We made our way down Flatbush Ave. The day, now completely sunny, was also warmer than I had expected. The traffic in New York is crazy. People are aggressive and always in a hurry.
We passed the Greenmarket at Grand Army Plaza, Prospect Park Zoo, and the very many shops and restaurants found along Flatbush Ave. A wrong turn took us over the Brooklyn Bridge again, which was not our plan, so we decided to park and walk back. We found parking only a block from City Hall which was super convenient as the entrance to the bridge’s promenade is located on Park Row, across from it.
With the boys in the double stroller, we started making our way across the bridge. There was a nice breeze blowing and tons of people walking. The boys loved watching the traffic as it moved on each side of them. But we really liked looking at the water and the boats, as well as the helicopters from the nearby heliport flying by. My husband and I loved taking in the views from the bridge of the city.

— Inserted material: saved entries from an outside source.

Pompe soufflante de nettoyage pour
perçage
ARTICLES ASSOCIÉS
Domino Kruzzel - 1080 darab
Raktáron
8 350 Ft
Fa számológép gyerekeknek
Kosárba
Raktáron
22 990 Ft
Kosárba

After reaching the other side I was impressed with all the new stores and businesses that I found. Places that weren’t there since my last visit. There used to be nothing on this side of the Brooklyn Bridge. Old factories and abandoned spaces previously considered to be the sanctuary for artists seeking inexpensive studio spaces and homes have been transformed into condos, promenades, and parks, and the neighborhood Down Under the Manhattan Bride Overpass, DUMBO, established in the late 1970s, quickly became popular with the more affluent New Yorkers in search of more space. Everything here represents the “new” Brooklyn, though if you look hard enough you can still see signs of its old self.
We hung out at the newly established Brooklyn Bridge playground, named one of New York Magazine’s Best Playground 2009 for a long while, with us parents actually sitting and resting on one of the many benches as the boys jumped, crawled, dug, and ran through the nautical-themed playground and its sand box. I was approached by a few moms (it’s always a conversation started with, “Wow, your sons’ hair is so amazing!”) and enjoyed some small talk as we watched our children play.

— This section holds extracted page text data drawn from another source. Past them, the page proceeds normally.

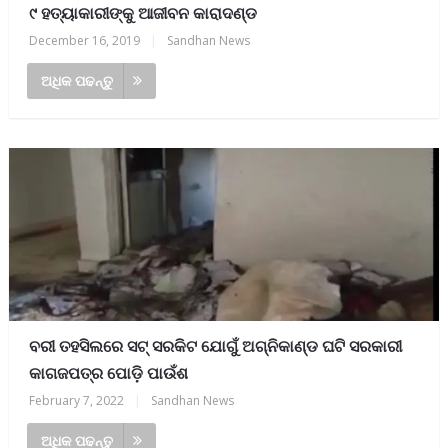
୯ ହତ୍ୟାକାରୀଙ୍କୁ ଆଜୀବନ କାରାଦଣ୍ଡ
December 16, 2019
|
Sandhan News
ଅଧିକ ପଢନ୍ତୁ
ବରୀ ତହସିଲରେ ସଟ୍ ସରକିଟ ଯୋଗୁଁ ଅଗ୍ନିକାଣ୍ଡ ଘଟି ସରକାରୀ
କାଗଜପତ୍ର ପୋଡ଼ି ପାଉଁଶ
February 7, 2022
|
Sandhan News
ଅଧିକ ପଢନ୍ତୁ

We decided to start heading towards the other side of the Brooklyn Bridge, towards the area of Brooklyn Heights where “old” and “new” meet. We grabbed a snack and made our way back to the city before the boys got tired and cranky.

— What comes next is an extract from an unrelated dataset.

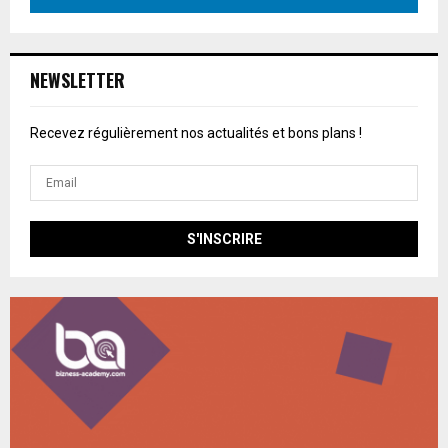
NEWSLETTER
Recevez régulièrement nos actualités et bons plans !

Had it been a weekday, we might have settled for pizza at Grimaldi’s, (Est. 1905) and though it is has great pizza, the lines are often ridiculously long and we weren’t in the mood. We walked past The River Cafe (Est. 1977), where I am still waiting to have a romantic dinner date with my husband. The boys got to see the water taxi as it departed the pier and we sat taking in the last rays of sun before it set, eating the delicious ice cream by the dock.
The walk back across the bridge seemed shorter, despite how tired everyone was at this point. We talked about our day, as the 2-year-old, caressed by the cool soft breeze, fell asleep in the stroller and the 3.5 year old silently sat, exhaustion written all over his face.
It was great to revisit Brooklyn, to be reminded of how great it is, to have encountered such great people along the way and to return to some favorite local spots and discover some new ones.